--- Dataset entries Enclosed Below ---

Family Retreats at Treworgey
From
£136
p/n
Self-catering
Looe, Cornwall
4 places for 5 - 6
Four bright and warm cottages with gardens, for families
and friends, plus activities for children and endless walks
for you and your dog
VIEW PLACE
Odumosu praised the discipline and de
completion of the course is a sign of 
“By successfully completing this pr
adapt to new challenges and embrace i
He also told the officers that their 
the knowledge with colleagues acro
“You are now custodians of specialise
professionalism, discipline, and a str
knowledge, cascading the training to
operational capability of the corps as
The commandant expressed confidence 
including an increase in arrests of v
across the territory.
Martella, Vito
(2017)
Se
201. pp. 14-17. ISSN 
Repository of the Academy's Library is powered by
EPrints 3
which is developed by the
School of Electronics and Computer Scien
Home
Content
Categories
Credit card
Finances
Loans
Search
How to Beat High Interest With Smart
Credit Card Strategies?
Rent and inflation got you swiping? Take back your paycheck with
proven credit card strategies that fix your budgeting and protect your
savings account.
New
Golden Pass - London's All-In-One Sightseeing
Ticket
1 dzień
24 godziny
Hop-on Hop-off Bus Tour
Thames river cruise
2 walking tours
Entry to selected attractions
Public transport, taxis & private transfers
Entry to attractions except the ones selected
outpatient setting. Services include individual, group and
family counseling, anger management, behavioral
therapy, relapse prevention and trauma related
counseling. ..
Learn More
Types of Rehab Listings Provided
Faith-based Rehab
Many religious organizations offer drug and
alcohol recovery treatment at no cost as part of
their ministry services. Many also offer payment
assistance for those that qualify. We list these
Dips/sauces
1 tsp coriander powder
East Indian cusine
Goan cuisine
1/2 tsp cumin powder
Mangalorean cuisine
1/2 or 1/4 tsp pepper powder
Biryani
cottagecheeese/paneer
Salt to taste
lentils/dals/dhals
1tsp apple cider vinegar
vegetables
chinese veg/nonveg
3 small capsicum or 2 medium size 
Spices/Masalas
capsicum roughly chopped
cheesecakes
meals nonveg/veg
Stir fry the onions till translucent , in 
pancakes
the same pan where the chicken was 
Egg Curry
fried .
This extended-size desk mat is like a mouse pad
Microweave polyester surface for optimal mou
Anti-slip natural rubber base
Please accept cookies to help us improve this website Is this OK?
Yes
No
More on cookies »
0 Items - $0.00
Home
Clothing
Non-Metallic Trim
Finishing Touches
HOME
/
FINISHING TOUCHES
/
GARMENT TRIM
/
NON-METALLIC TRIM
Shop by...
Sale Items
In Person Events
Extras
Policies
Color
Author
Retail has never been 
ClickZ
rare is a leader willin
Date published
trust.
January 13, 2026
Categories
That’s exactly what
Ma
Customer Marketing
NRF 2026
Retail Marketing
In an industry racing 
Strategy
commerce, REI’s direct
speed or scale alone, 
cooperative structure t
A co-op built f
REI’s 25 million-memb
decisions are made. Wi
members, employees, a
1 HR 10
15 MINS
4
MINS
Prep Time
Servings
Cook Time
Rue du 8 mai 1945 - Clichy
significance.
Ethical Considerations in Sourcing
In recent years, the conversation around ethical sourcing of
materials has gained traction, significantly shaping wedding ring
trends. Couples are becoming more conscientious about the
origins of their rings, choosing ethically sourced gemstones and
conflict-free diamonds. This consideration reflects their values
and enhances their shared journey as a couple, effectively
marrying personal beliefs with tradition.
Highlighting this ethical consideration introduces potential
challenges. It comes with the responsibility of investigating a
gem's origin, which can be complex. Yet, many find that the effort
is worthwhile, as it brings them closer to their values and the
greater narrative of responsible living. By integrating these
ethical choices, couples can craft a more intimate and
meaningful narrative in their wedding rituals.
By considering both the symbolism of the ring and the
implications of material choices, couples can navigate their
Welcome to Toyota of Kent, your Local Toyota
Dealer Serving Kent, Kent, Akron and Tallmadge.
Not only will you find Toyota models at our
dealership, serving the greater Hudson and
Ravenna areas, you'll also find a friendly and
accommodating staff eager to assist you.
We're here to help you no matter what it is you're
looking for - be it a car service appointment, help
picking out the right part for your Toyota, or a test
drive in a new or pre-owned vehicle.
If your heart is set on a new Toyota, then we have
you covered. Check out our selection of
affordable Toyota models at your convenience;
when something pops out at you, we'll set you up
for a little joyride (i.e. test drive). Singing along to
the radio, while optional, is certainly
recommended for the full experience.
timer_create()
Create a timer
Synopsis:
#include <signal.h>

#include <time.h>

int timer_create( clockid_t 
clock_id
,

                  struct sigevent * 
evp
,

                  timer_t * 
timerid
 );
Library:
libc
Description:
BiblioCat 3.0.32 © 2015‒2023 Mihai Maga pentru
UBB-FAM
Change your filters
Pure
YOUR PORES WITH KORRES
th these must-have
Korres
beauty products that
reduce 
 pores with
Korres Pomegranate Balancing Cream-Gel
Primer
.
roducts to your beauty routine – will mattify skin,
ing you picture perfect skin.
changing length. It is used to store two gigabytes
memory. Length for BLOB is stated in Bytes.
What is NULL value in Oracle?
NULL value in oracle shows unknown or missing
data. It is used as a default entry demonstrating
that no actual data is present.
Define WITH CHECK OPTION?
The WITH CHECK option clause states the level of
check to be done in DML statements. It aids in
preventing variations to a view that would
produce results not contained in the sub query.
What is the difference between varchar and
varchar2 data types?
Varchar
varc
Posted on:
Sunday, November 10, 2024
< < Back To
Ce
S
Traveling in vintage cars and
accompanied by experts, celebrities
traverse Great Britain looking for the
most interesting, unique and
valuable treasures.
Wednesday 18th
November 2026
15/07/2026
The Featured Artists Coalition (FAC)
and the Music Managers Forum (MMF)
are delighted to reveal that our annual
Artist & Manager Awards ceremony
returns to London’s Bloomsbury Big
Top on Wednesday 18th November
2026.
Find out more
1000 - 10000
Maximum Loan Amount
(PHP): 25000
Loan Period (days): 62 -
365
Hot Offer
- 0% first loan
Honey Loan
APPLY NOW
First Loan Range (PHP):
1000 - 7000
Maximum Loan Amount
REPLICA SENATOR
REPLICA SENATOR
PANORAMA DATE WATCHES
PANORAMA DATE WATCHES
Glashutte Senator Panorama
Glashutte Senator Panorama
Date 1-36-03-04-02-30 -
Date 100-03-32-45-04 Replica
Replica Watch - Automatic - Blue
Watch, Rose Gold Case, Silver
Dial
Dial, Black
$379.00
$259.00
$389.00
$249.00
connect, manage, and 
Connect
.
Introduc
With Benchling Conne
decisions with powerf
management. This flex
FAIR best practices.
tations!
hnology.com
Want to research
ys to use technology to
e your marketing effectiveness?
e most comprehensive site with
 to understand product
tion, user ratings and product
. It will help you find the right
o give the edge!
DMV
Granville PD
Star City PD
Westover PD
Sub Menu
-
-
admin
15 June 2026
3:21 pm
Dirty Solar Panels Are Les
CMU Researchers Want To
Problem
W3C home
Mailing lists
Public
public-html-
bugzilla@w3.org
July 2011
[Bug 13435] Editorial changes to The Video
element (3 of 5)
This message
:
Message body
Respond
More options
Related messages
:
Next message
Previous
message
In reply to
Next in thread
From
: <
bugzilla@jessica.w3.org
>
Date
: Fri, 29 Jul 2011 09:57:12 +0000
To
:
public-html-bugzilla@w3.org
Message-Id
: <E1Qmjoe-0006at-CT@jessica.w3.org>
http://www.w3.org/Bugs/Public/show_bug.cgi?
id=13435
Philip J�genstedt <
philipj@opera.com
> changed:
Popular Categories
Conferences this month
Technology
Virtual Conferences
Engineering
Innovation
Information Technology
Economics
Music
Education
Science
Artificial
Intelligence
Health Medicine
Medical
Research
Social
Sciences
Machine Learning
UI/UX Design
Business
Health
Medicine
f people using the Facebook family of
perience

--- End of Enclosed Dataset entries ---

§ What to do
Please reply with an exact copy of the lines above, starting at the first and ending at the line that holds "He also told the officers that their".

§ Output below
Family Retreats at Treworgey
From
£136
p/n
Self-catering
Looe, Cornwall
4 places for 5 - 6
Four bright and warm cottages with gardens, for families
and friends, plus activities for children and endless walks
for you and your dog
VIEW PLACE
Odumosu praised the discipline and de
completion of the course is a sign of 
“By successfully completing this pr
adapt to new challenges and embrace i
He also told the officers that their 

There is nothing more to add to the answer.